Jordan became involved with Special Olympics Illinois just two years ago. His father, Kelly VanKooten, sought out information to get his son involved. He was directed to Auburn schools and coach Terry Szerletich.
“I wanted him to be active in something,” said VanKooten. “I’m a single dad with two teenage sons. (Special Olympics) is something my family can do together.”
VanKooten had the medical application done in record time, and Jordan got scores in for the 100-meter walk and tennis ball throw. Since then, he has participated in basketball skills, volleyball skills, and golf, in addition to his track and field events.
VanKooten is an assistant coach for the Auburn team and helps with the training of athletes. There are four athletes from Pawnee on the team. Jordan will be starting high school in the fall at Auburn with his fellow teammates. Jordan’s older brother, Dylan, assists at volleyball and basketball practice when he’s done with his football practices.
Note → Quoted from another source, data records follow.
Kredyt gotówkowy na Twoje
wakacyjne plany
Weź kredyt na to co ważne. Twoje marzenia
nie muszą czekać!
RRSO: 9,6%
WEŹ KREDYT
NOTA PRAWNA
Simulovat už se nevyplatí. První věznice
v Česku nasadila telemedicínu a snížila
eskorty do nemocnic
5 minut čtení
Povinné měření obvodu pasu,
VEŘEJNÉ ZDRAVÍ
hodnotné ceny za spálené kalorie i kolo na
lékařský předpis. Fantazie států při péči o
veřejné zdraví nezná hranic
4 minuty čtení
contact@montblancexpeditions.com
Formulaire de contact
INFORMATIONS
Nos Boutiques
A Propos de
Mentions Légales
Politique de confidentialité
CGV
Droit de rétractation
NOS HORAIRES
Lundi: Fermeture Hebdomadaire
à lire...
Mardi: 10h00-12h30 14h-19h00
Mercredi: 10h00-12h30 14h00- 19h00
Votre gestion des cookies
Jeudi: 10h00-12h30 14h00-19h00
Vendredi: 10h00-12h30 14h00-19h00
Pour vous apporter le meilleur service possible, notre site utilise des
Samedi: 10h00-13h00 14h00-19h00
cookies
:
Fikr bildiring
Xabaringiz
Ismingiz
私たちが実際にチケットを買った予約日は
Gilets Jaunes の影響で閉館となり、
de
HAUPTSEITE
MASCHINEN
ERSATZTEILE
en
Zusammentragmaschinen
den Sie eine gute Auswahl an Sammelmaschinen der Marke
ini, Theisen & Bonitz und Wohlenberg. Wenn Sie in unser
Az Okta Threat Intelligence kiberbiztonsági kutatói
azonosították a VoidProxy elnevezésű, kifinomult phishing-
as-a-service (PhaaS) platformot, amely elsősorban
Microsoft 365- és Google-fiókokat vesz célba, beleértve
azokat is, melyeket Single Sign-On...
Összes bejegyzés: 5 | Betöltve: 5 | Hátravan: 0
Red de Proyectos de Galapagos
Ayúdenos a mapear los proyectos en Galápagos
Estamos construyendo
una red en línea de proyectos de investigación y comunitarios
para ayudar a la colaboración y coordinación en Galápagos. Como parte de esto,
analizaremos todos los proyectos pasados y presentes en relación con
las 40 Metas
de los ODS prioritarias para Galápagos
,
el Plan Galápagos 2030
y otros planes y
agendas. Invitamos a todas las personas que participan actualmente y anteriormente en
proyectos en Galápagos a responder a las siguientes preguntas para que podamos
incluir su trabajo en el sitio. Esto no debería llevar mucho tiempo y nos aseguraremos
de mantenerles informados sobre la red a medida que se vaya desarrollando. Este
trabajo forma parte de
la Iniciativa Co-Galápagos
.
Kelly VanKooten hugs his son, Jordan, after receiving his gold medal for tennis ball throw.
In just two short years, VanKooten has seen quite a transformation in his son.
“Before Special Olympics, (Jordan) was not a talkative, social guy,” said VanKooten. “Now he’s joking, laughing with the other kids on his team. He knows these kids are like him. There’s an attraction there that says ‘hey, you’re like me.’ ” Since becoming involved with Special Olympics, Jordan has grown both “socially and athletically.”
Jordan is on the autism spectrum and doesn’t react a lot to his successes, but his dad said he is “a serious competitor.”
“I can’t beat him,” said VanKooten, with a laugh. “If I challenge him by racing against him and being competitive, he’ll rise to the occasion. He wants to beat me.”
Jordan won gold medals for both his tennis ball throw and 100-meter walk at this year’s Summer Games. He has won 19 medals and two ribbons in his two years with Special Olympics.
“He loves Special Olympics,” said VanKooten.
“At volleyball skills last year, I happened to be near the awards area when Jordan got his gold medal,” Area 17 Director Darrin Burnett said. “He doesn’t say much, and he doesn’t react much, but there was a small smile and it felt like it lit up the entire room. He’s the kind of athlete that inspires you every single day.”